Page-level text extractions:
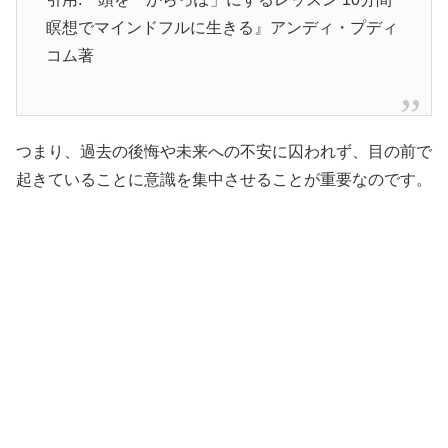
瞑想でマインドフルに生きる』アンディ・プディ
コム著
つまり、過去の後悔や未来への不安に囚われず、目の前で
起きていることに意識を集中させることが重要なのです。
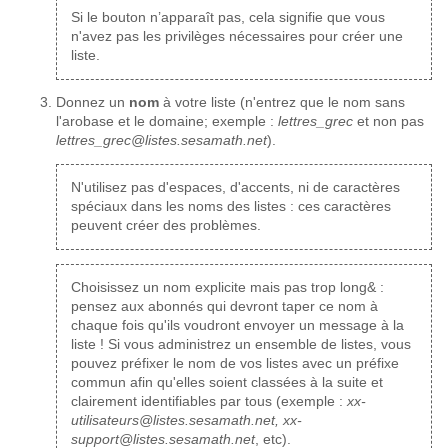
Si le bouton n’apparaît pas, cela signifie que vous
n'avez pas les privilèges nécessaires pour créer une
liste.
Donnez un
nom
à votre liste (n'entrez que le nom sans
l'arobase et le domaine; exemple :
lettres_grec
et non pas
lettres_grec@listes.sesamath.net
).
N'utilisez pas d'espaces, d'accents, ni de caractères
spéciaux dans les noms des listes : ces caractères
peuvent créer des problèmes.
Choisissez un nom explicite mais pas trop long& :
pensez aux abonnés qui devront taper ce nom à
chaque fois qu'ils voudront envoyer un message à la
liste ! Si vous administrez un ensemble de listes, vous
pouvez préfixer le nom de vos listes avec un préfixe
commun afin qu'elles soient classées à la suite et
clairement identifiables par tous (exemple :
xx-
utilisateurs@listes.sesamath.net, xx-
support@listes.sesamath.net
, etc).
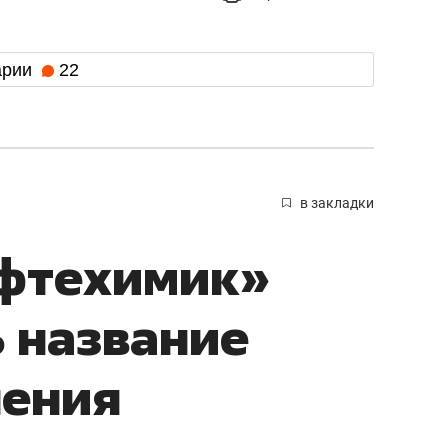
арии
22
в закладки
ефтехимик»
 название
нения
...
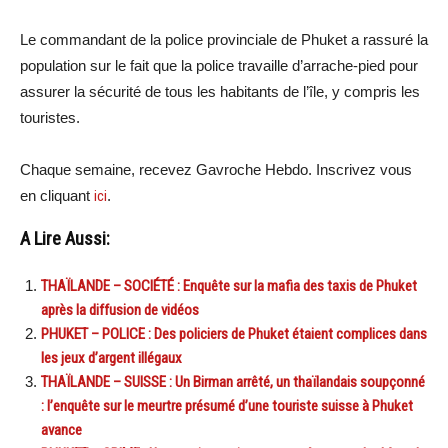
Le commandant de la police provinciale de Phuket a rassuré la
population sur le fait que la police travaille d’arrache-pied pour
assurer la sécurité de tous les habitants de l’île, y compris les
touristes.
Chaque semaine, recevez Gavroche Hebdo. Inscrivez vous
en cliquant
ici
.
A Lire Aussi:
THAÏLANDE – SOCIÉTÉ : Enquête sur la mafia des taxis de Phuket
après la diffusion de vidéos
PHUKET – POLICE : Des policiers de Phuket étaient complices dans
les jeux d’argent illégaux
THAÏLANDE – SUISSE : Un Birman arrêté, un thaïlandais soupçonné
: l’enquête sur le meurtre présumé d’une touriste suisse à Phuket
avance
==
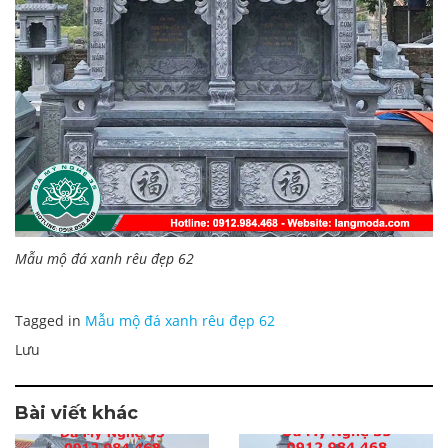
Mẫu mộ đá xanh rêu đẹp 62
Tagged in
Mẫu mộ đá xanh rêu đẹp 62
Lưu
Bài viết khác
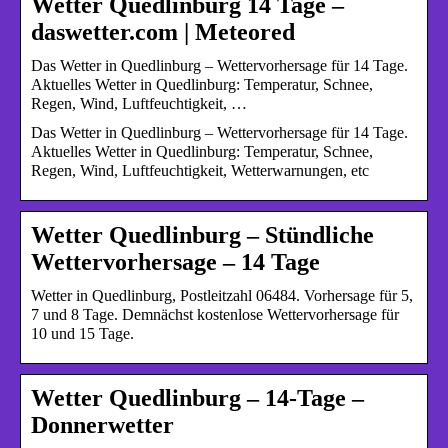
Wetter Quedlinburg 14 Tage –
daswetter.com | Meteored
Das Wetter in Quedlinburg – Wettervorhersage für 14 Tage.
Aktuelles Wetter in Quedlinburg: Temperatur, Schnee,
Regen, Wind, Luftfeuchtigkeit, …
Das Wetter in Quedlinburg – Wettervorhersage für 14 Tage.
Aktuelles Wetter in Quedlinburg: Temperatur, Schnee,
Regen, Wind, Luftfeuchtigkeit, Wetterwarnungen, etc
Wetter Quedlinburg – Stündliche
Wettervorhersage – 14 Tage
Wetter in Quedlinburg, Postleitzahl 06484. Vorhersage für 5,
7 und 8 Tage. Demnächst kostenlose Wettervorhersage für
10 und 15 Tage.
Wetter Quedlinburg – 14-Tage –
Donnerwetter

**TASK PROMPT**
When a line in the data above contains the string "sesamath", copy that line.

**ANSWER TO THE EXERCISE**
lettres_grec@listes.sesamath.net
utilisateurs@listes.sesamath.net, xx-
support@listes.sesamath.net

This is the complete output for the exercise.